#### [Required work]
Without omitting anything, copy the data exactly.

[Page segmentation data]
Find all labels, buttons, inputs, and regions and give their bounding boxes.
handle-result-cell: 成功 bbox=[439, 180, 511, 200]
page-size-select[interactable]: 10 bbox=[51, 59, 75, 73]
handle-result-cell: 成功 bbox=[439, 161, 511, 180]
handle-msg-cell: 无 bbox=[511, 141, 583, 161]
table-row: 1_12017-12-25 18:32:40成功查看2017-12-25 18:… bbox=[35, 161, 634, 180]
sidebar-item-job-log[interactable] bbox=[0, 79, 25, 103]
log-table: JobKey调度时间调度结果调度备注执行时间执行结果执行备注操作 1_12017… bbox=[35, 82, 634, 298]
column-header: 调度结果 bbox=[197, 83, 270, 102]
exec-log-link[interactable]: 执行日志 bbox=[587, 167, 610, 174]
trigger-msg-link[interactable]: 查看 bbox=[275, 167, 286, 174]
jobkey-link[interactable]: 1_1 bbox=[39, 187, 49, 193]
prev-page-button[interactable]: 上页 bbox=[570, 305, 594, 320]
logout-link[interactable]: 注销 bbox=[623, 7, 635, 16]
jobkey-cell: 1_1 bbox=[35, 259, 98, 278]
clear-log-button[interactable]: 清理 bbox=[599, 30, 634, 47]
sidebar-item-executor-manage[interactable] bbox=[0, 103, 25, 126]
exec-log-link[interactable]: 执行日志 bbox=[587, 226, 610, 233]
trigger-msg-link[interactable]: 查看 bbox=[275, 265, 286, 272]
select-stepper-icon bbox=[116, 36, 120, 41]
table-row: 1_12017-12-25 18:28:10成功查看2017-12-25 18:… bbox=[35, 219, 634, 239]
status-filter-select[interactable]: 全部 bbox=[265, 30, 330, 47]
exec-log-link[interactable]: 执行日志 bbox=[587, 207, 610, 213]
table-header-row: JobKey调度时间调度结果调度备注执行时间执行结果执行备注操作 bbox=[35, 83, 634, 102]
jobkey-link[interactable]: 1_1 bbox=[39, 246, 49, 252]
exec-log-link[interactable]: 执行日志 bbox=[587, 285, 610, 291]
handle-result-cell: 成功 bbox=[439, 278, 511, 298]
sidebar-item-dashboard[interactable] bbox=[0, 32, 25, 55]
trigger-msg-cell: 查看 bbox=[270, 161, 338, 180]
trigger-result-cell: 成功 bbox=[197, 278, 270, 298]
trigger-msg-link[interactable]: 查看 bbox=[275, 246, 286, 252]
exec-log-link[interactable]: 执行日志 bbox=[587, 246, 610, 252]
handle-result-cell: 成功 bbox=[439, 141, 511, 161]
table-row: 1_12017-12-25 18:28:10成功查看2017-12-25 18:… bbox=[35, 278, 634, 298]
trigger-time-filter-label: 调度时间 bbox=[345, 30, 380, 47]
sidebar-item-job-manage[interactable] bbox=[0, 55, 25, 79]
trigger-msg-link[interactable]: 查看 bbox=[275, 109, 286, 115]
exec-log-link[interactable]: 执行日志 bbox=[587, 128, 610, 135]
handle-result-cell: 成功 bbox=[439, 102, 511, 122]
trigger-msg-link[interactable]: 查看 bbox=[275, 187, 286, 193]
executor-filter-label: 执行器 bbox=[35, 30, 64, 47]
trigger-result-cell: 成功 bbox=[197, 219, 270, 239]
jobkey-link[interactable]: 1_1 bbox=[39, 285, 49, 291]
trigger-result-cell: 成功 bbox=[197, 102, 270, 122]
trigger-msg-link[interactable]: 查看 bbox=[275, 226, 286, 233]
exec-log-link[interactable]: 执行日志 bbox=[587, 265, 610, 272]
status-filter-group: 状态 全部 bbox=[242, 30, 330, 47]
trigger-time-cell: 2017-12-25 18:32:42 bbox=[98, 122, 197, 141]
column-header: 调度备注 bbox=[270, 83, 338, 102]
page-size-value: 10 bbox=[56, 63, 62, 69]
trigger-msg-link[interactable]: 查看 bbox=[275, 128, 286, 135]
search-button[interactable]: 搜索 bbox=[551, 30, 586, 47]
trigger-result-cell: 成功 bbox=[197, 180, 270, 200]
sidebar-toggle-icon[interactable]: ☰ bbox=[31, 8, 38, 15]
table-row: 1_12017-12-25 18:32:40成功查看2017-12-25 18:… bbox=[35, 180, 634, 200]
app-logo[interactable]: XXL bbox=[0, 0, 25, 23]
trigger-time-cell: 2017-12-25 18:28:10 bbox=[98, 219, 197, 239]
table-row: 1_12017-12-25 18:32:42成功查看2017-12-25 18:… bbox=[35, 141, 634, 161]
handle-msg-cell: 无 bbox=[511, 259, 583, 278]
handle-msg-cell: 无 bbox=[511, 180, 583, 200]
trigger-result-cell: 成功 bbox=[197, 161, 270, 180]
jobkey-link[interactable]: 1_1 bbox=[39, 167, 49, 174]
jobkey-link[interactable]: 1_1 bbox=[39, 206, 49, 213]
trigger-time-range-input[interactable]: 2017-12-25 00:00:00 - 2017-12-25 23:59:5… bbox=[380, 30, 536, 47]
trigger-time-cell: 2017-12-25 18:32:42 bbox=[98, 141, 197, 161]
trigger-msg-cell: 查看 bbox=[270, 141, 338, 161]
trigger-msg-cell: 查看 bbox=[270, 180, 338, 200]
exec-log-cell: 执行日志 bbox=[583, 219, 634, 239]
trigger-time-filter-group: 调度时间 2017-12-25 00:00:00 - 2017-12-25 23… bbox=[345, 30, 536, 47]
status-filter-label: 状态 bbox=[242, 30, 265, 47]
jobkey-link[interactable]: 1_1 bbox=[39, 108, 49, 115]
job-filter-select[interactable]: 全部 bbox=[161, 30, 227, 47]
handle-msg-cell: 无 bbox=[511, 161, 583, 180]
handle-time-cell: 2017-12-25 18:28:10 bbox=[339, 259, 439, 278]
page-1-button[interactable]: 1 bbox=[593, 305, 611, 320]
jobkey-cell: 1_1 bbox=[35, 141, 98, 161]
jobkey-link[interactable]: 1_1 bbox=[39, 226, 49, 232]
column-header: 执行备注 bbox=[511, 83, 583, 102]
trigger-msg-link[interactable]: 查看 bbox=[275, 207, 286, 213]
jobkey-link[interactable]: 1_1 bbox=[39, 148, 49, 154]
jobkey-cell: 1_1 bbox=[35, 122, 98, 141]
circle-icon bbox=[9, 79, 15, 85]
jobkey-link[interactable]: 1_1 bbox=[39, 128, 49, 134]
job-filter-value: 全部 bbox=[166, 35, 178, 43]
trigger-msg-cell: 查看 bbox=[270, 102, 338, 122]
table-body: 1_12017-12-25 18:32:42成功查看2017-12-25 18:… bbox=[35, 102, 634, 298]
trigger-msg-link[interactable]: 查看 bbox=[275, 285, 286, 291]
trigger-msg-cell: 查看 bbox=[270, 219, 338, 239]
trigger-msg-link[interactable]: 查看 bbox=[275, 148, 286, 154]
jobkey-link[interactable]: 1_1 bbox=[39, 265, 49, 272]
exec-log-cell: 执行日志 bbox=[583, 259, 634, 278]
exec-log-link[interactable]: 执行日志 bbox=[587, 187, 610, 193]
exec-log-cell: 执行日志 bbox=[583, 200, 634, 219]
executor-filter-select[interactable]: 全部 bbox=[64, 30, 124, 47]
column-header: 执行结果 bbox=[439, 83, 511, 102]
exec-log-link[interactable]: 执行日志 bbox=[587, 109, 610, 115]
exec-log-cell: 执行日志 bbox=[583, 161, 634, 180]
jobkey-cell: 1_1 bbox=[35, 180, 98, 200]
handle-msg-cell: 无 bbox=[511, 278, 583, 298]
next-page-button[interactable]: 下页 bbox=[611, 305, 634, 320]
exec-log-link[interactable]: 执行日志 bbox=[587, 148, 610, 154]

#### [Answer space]
Find all labels, buttons, inputs, and regions and give their bounding boxes.
handle-result-cell: 成功 bbox=[439, 180, 511, 200]
page-size-select[interactable]: 10 bbox=[51, 59, 75, 73]
handle-result-cell: 成功 bbox=[439, 161, 511, 180]
handle-msg-cell: 无 bbox=[511, 141, 583, 161]
table-row: 1_12017-12-25 18:32:40成功查看2017-12-25 18:… bbox=[35, 161, 634, 180]
sidebar-item-job-log[interactable] bbox=[0, 79, 25, 103]
log-table: JobKey调度时间调度结果调度备注执行时间执行结果执行备注操作 1_12017… bbox=[35, 82, 634, 298]
column-header: 调度结果 bbox=[197, 83, 270, 102]
exec-log-link[interactable]: 执行日志 bbox=[587, 167, 610, 174]
trigger-msg-link[interactable]: 查看 bbox=[275, 167, 286, 174]
jobkey-link[interactable]: 1_1 bbox=[39, 187, 49, 193]
prev-page-button[interactable]: 上页 bbox=[570, 305, 594, 320]
logout-link[interactable]: 注销 bbox=[623, 7, 635, 16]
jobkey-cell: 1_1 bbox=[35, 259, 98, 278]
clear-log-button[interactable]: 清理 bbox=[599, 30, 634, 47]
sidebar-item-executor-manage[interactable] bbox=[0, 103, 25, 126]
exec-log-link[interactable]: 执行日志 bbox=[587, 226, 610, 233]
trigger-msg-link[interactable]: 查看 bbox=[275, 265, 286, 272]
select-stepper-icon bbox=[116, 36, 120, 41]
table-row: 1_12017-12-25 18:28:10成功查看2017-12-25 18:… bbox=[35, 219, 634, 239]
status-filter-select[interactable]: 全部 bbox=[265, 30, 330, 47]
exec-log-link[interactable]: 执行日志 bbox=[587, 207, 610, 213]
table-header-row: JobKey调度时间调度结果调度备注执行时间执行结果执行备注操作 bbox=[35, 83, 634, 102]
jobkey-link[interactable]: 1_1 bbox=[39, 246, 49, 252]
exec-log-link[interactable]: 执行日志 bbox=[587, 285, 610, 291]
handle-result-cell: 成功 bbox=[439, 278, 511, 298]
sidebar-item-dashboard[interactable] bbox=[0, 32, 25, 55]
trigger-msg-cell: 查看 bbox=[270, 161, 338, 180]
trigger-result-cell: 成功 bbox=[197, 278, 270, 298]
trigger-msg-link[interactable]: 查看 bbox=[275, 246, 286, 252]
exec-log-link[interactable]: 执行日志 bbox=[587, 246, 610, 252]
handle-result-cell: 成功 bbox=[439, 141, 511, 161]
table-row: 1_12017-12-25 18:28:10成功查看2017-12-25 18:… bbox=[35, 278, 634, 298]
trigger-time-filter-label: 调度时间 bbox=[345, 30, 380, 47]
sidebar-item-job-manage[interactable] bbox=[0, 55, 25, 79]
trigger-msg-link[interactable]: 查看 bbox=[275, 109, 286, 115]
exec-log-link[interactable]: 执行日志 bbox=[587, 128, 610, 135]
handle-result-cell: 成功 bbox=[439, 102, 511, 122]
trigger-msg-link[interactable]: 查看 bbox=[275, 187, 286, 193]
executor-filter-label: 执行器 bbox=[35, 30, 64, 47]
trigger-result-cell: 成功 bbox=[197, 219, 270, 239]
jobkey-link[interactable]: 1_1 bbox=[39, 285, 49, 291]
trigger-result-cell: 成功 bbox=[197, 102, 270, 122]
trigger-msg-link[interactable]: 查看 bbox=[275, 226, 286, 233]
exec-log-link[interactable]: 执行日志 bbox=[587, 265, 610, 272]
status-filter-group: 状态 全部 bbox=[242, 30, 330, 47]
trigger-time-cell: 2017-12-25 18:32:42 bbox=[98, 122, 197, 141]
column-header: 调度备注 bbox=[270, 83, 338, 102]
page-size-value: 10 bbox=[56, 63, 62, 69]
trigger-msg-link[interactable]: 查看 bbox=[275, 128, 286, 135]
search-button[interactable]: 搜索 bbox=[551, 30, 586, 47]
trigger-result-cell: 成功 bbox=[197, 180, 270, 200]
sidebar-toggle-icon[interactable]: ☰ bbox=[31, 8, 38, 15]
table-row: 1_12017-12-25 18:32:40成功查看2017-12-25 18:… bbox=[35, 180, 634, 200]
app-logo[interactable]: XXL bbox=[0, 0, 25, 23]
trigger-time-cell: 2017-12-25 18:28:10 bbox=[98, 219, 197, 239]
table-row: 1_12017-12-25 18:32:42成功查看2017-12-25 18:… bbox=[35, 141, 634, 161]
handle-msg-cell: 无 bbox=[511, 259, 583, 278]
handle-msg-cell: 无 bbox=[511, 180, 583, 200]
trigger-result-cell: 成功 bbox=[197, 161, 270, 180]
jobkey-link[interactable]: 1_1 bbox=[39, 167, 49, 174]
jobkey-link[interactable]: 1_1 bbox=[39, 206, 49, 213]
trigger-time-range-input[interactable]: 2017-12-25 00:00:00 - 2017-12-25 23:59:5… bbox=[380, 30, 536, 47]
trigger-time-cell: 2017-12-25 18:32:42 bbox=[98, 141, 197, 161]
trigger-msg-cell: 查看 bbox=[270, 141, 338, 161]
trigger-msg-cell: 查看 bbox=[270, 180, 338, 200]
exec-log-cell: 执行日志 bbox=[583, 219, 634, 239]
trigger-time-filter-group: 调度时间 2017-12-25 00:00:00 - 2017-12-25 23… bbox=[345, 30, 536, 47]
status-filter-label: 状态 bbox=[242, 30, 265, 47]
jobkey-link[interactable]: 1_1 bbox=[39, 108, 49, 115]
job-filter-select[interactable]: 全部 bbox=[161, 30, 227, 47]
handle-msg-cell: 无 bbox=[511, 161, 583, 180]
handle-time-cell: 2017-12-25 18:28:10 bbox=[339, 259, 439, 278]
page-1-button[interactable]: 1 bbox=[593, 305, 611, 320]
jobkey-cell: 1_1 bbox=[35, 141, 98, 161]
jobkey-link[interactable]: 1_1 bbox=[39, 226, 49, 232]
column-header: 执行备注 bbox=[511, 83, 583, 102]
trigger-msg-link[interactable]: 查看 bbox=[275, 207, 286, 213]
jobkey-link[interactable]: 1_1 bbox=[39, 148, 49, 154]
jobkey-cell: 1_1 bbox=[35, 122, 98, 141]
circle-icon bbox=[9, 79, 15, 85]
jobkey-link[interactable]: 1_1 bbox=[39, 128, 49, 134]
job-filter-value: 全部 bbox=[166, 35, 178, 43]
trigger-msg-cell: 查看 bbox=[270, 102, 338, 122]
table-body: 1_12017-12-25 18:32:42成功查看2017-12-25 18:… bbox=[35, 102, 634, 298]
trigger-msg-link[interactable]: 查看 bbox=[275, 285, 286, 291]
trigger-msg-cell: 查看 bbox=[270, 219, 338, 239]
trigger-msg-link[interactable]: 查看 bbox=[275, 148, 286, 154]
jobkey-link[interactable]: 1_1 bbox=[39, 265, 49, 272]
exec-log-cell: 执行日志 bbox=[583, 259, 634, 278]
exec-log-link[interactable]: 执行日志 bbox=[587, 187, 610, 193]
exec-log-cell: 执行日志 bbox=[583, 200, 634, 219]
executor-filter-select[interactable]: 全部 bbox=[64, 30, 124, 47]
column-header: 执行结果 bbox=[439, 83, 511, 102]
exec-log-link[interactable]: 执行日志 bbox=[587, 109, 610, 115]
exec-log-cell: 执行日志 bbox=[583, 161, 634, 180]
jobkey-cell: 1_1 bbox=[35, 180, 98, 200]
handle-msg-cell: 无 bbox=[511, 278, 583, 298]
next-page-button[interactable]: 下页 bbox=[611, 305, 634, 320]
exec-log-link[interactable]: 执行日志 bbox=[587, 148, 610, 154]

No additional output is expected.